Так у меня появился новый друг. Впоследствии мы каждый день выгуливали друг друга в парке, вместе ездили в магазин за вином и снэками, вместе курили и разговаривали долгими часами. К середине июля, благодаря неустанной работе и настойчивости Келли, у меня уже работала правая рука. Слабо, но все же. Пусть и с трудом, я могла держать сигарету. Я даже шутила, что курить и пить вино – это для меня терапия, развивает мышцы моей руки.
Знак третий. За долгие вечера разговоров с Джеймсом, обсуждая его и мою травмы, мы завели разговор о моем приезде в США. Как оказалось, к нашему обоюдному удивлению, его трагедия произошла в тот же самый день и в тот же год, когда я с детьми приземлилась в Америке, с разницей в несколько часов. Или я сломала шею, чтобы стать его другом в беде, или он сломал шею восемь лет назад, чтобы сейчас быть моей поддержкой. Неизвестно. Мы до сих пор пытаемся это выяснить.
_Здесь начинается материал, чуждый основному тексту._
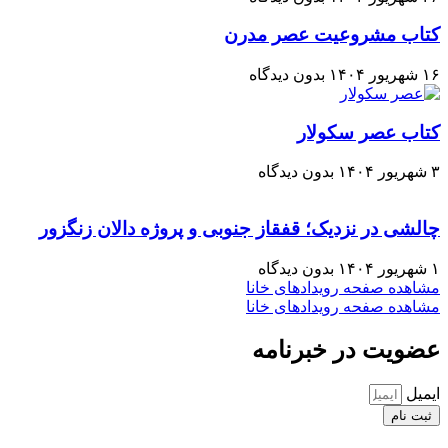
کتاب مشروعیت عصر مدرن
۱۶ شهریور ۱۴۰۴
بدون دیدگاه
کتاب عصر سکولار
۳ شهریور ۱۴۰۴
بدون دیدگاه
چالشی در نزدیک؛ قفقاز جنوبی و پروژه دالان زنگزور
۱ شهریور ۱۴۰۴
بدون دیدگاه
مشاهده صفحه رویدادهای خانا
مشاهده صفحه رویدادهای خانا
عضویت در خبرنامه
ایمیل
ثبت نام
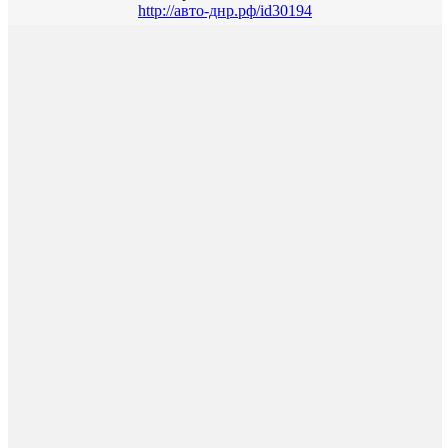
http://авто-днр.рф/id30194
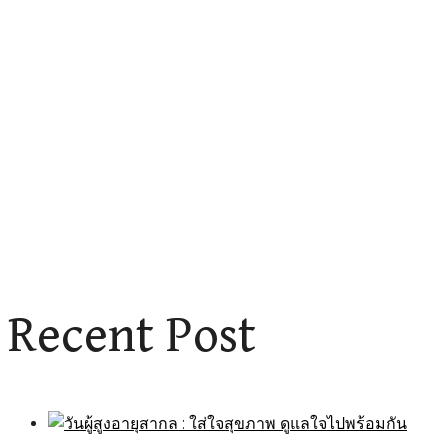
Recent Post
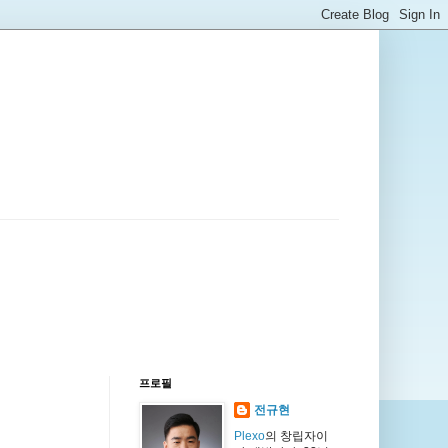
프로필
전규현
Plexo
의 창립자이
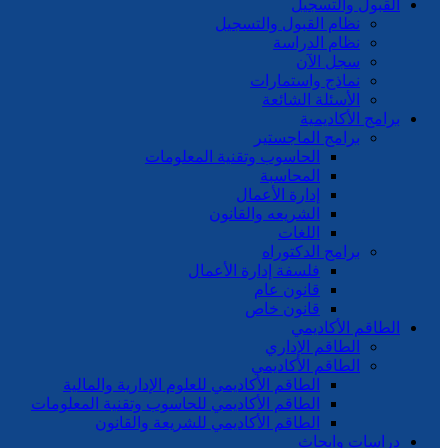
القبول والتسجيل
نظام القبول والتسجيل
نظام الدراسة
سجل الآن
نماذج واستمارات
الأسئلة الشائعة
برامج الأكاديمية
برامج الماجستير
الحاسوب وتقنية المعلومات
المحاسبة
إدارة الأعمال
الشريعه والقانون
اللغات
برامج الدكتوراه
فلسفة إدارة الأعمال
قانون عام
قانون خاص
الطاقم الأكاديمي
الطاقم الإداري
الطاقم الأكاديمي
الطاقم الأكاديمي للعلوم الإدارية والمالية
الطاقم الأكاديمي للحاسوب وتقنية المعلومات
الطاقم الأكاديمي للشريعة والقانون
دراسات وابحاث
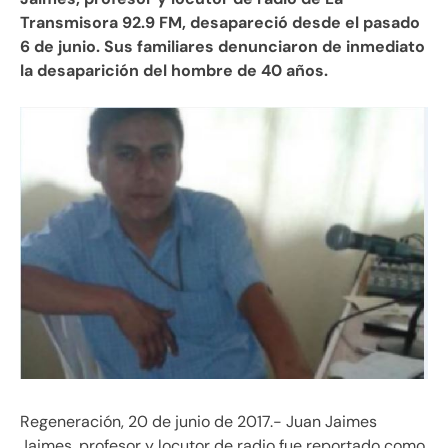
Transmisora 92.9 FM, desapareció desde el pasado
6 de junio. Sus familiares denunciaron de inmediato
la desaparición del hombre de 40 años.
Regeneración, 20 de junio de 2017.- Juan Jaimes
Jaimes, profesor y locutor de radio fue reportado como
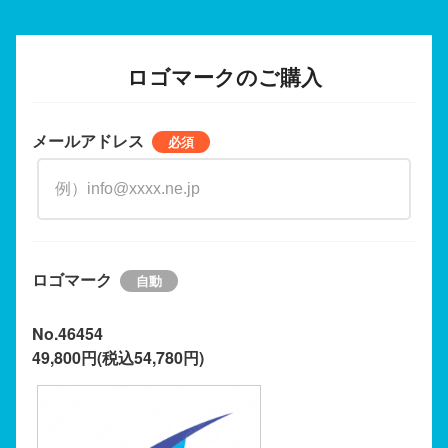
ロゴマークのご購入
メールアドレス
ロゴマーク
No.46454
49,800円(税込54,780円)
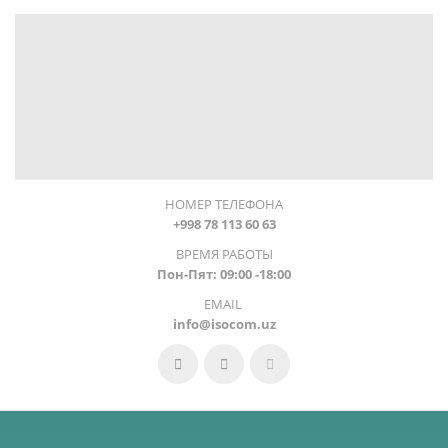
НОМЕР ТЕЛЕФОНА
+998 78 113 60 63
ВРЕМЯ РАБОТЫ
Пон-Пят: 09:00 -18:00
EMAIL
info@isocom.uz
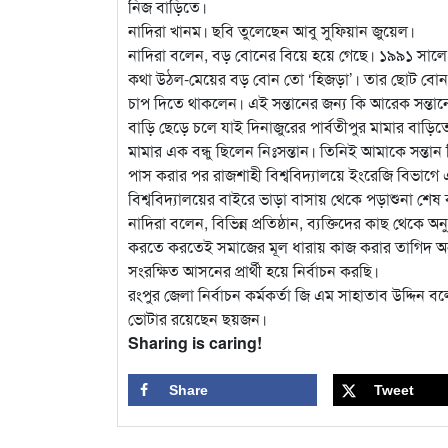
নিজ বাড়িতে।
নাদিরা খানম। ছবি তুলেছেন আবু সুফিয়ান জুয়েল।
নাদিরা বলেন, বড় বোনের বিয়ে হয়ে গেছে। ১৯৯১ সাল
কথা উঠল-মেয়ের বড় বোন তো ‘হিজড়া’। তার ছোট বোন বি
চাপ দিতে থাকলেন। এই সন্তানের জন্য কি আরেক সন্তান
বাড়ি ছেড়ে চলে যাই দিনাজুরের পার্বতীপুর মামার বাড়িত
মামার এক বন্ধু ছিলেন নিঃসন্তান। তিনিই আমাকে সন্তা
পাস করার পর রাজশাহী বিশ্ববিদ্যালয়ে ইংরেজি বিভাগে 
বিশ্ববিদ্যালয়ের বাইরে ভাড়া বাসায় থেকে পড়াশুনা শে
নাদিরা বলেন, বিভিন্ন প্রতিষ্ঠান, ব্যক্তিদের কাছ থেক
করতে করতেই সমাজের মূল ধারায় কাজ করার তাগিদ অনুভ
সংরক্ষিত আসনের প্রার্থী হয়ে নির্বাচন করছি।
রংপুর জেলা নির্বাচন কর্মকর্তা জি এম সাহাতাব উদ্দি
ভোটার রয়েছেন ছয়জন।
Sharing is caring!
Share
Tweet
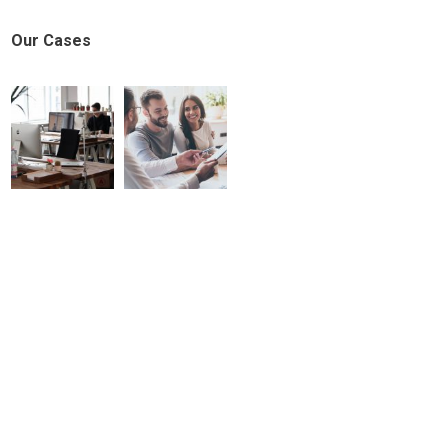
Our Cases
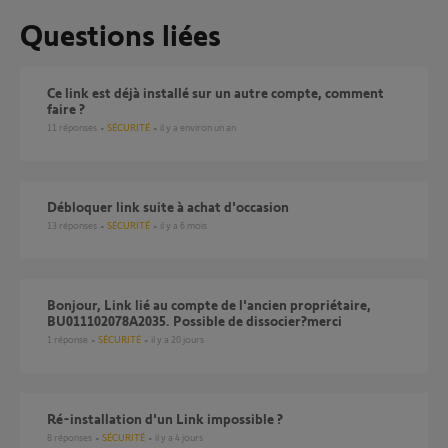
Questions liées
Ce link est déjà installé sur un autre compte, comment
faire ?
11
réponses
SÉCURITÉ
il y a environ un an
Débloquer link suite à achat d'occasion
13
réponses
SÉCURITÉ
il y a 6 mois
Bonjour, Link lié au compte de l'ancien propriétaire,
BU011102078A2035. Possible de dissocier?merci
1
réponse
SÉCURITÉ
il y a 20 jours
ré-installation d'un Link impossible ?
8
réponses
SÉCURITÉ
il y a 4 jours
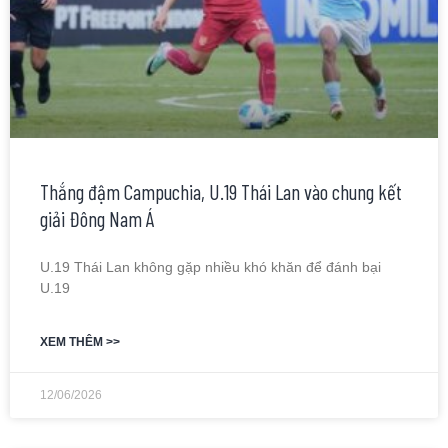
Thắng đậm Campuchia, U.19 Thái Lan vào chung kết
giải Đông Nam Á
U.19 Thái Lan không gặp nhiều khó khăn để đánh bại
U.19
XEM THÊM >>
12/06/2026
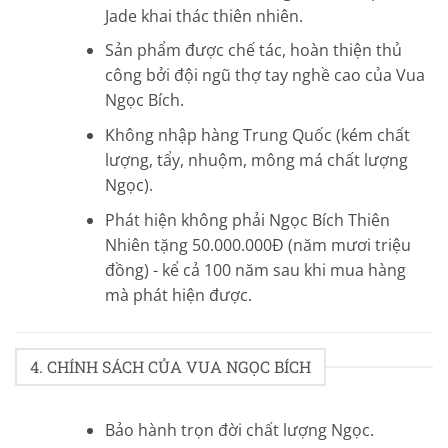
Jade khai thác thiên nhiên.
Sản phẩm được chế tác, hoàn thiện thủ
công bởi đội ngũ thợ tay nghề cao của Vua
Ngọc Bích.
Không nhập hàng Trung Quốc (kém chất
lượng, tẩy, nhuộm, mông má chất lượng
Ngọc).
Phát hiện không phải Ngọc Bích Thiên
Nhiên tặng 50.000.000Đ (năm mươi triệu
đồng) - kể cả 100 năm sau khi mua hàng
mà phát hiện được.
4. CHÍNH SÁCH CỦA VUA NGỌC BÍCH
Bảo hành trọn đời chất lượng Ngọc.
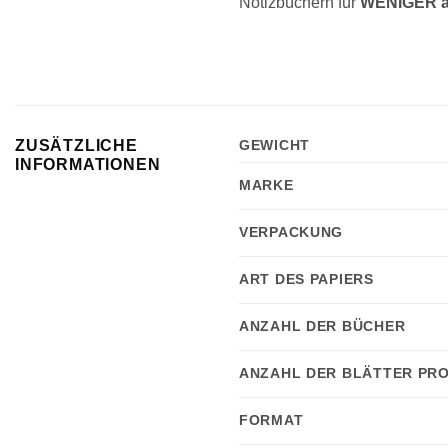
Notizbüchern für
WENIGER 
ZUSÄTZLICHE
GEWICHT
INFORMATIONEN
MARKE
VERPACKUNG
ART DES PAPIERS
ANZAHL DER BÜCHER
ANZAHL DER BLÄTTER PRO
FORMAT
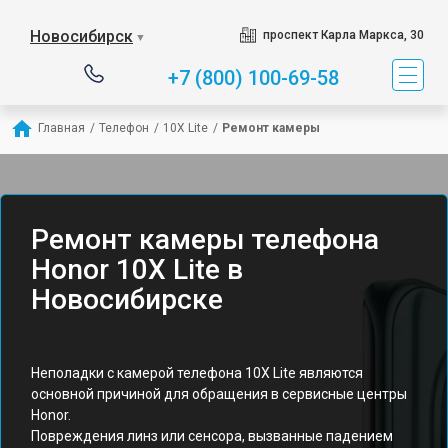
Новосибирск
проспект Карла Маркса, 30
▼
+7 (800) 100-69-58
Главная
/
Телефон
/
10X Lite
/
Ремонт камеры
Ремонт камеры телефона
Honor 10X Lite в
Новосибирске
Неполадки с камерой телефона 10X Lite являются
основной причиной для обращения в сервисные центры
Honor.
Повреждения линз или сенсора, вызванные падением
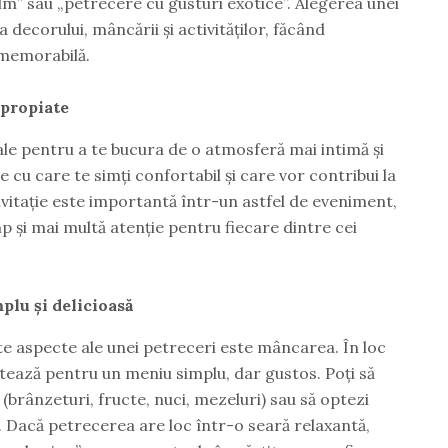
ilm” sau „petrecere cu gusturi exotice”. Alegerea unei
 decorului, mâncării și activităților, făcând
 memorabilă.
apropiate
ale pentru a te bucura de o atmosferă mai intimă și
 cu care te simți confortabil și care vor contribui la
nvitație este importantă într-un astfel de eveniment,
 și mai multă atenție pentru fiecare dintre cei
lu și delicioasă
e aspecte ale unei petreceri este mâncarea. În loc
ptează pentru un meniu simplu, dar gustos. Poți să
(brânzeturi, fructe, nuci, mezeluri) sau să optezi
. Dacă petrecerea are loc într-o seară relaxantă,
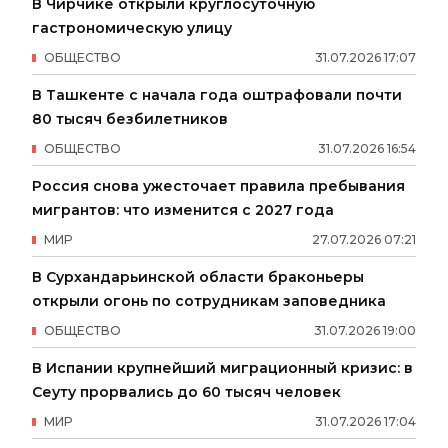
В Чирчике открыли круглосуточную
гастрономическую улицу
ОБЩЕСТВО
31
.
07
.
2026
17
:
07
В Ташкенте с начала года оштрафовали почти
80 тысяч безбилетников
ОБЩЕСТВО
31
.
07
.
2026
16
:
54
Россия снова ужесточает правила пребывания
мигрантов: что изменится с 2027 года
МИР
27
.
07
.
2026
07
:
21
В Сурхандарьинской области браконьеры
открыли огонь по сотрудникам заповедника
ОБЩЕСТВО
31
.
07
.
2026
19
:
00
В Испании крупнейший миграционный кризис: в
Сеуту прорвались до 60 тысяч человек
МИР
31
.
07
.
2026
17
:
04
Июль прошел, в принципе, спокойно. Пол, конечно, достал и меня и всех моих родных. Как сумасшедший, он слал всем сообщения. Сначала о своей любви ко мне, а потом о ненависти.
«Майк, скажи ей, как я ее люблю. Спроси у нее, могу ли я приехать». Майк не хотел меня расстраивать и даже не рассказывал. Постепенно это все перешло в дикие месседжи.
«Это доводит меня до сумасшествия. Я не нахожу себе места. Мне плохо. У меня панические атаки».
«Ты меня навсегда потеряла. Никто тебя так любить не будет. Ты не можешь винить меня в аварии… Ты пьяная за рулем, как какая-то шлюха после банкета. Сама виновата. Да пошла ты. Ты еще будешь об этом жалеть».
«Ты меня потеряешь навсегда, срочно перезвони».
«Ты меня больше никогда не увидишь».
Это продолжалось где-то в течение месяца. Столько времени я игнорировала его звонки и сообщения. В душе хотя и наслаждаясь, то есть, можно сказать, получая какое-то минимальное удовлетворение. Его любящие сообщения и голосовая почта чередовались с гневом и криком брошенного мужчины. Мне было сложно понять, что это действительно было. Но я все равно стойко держалась. Осознание его боли, реальной или наигранной, наполняло меня маленьким торжеством. Однажды, это опять-таки была суббота, у меня выходной день от тренировок, а у Пола ― от работы, он начал писать мне в полдень.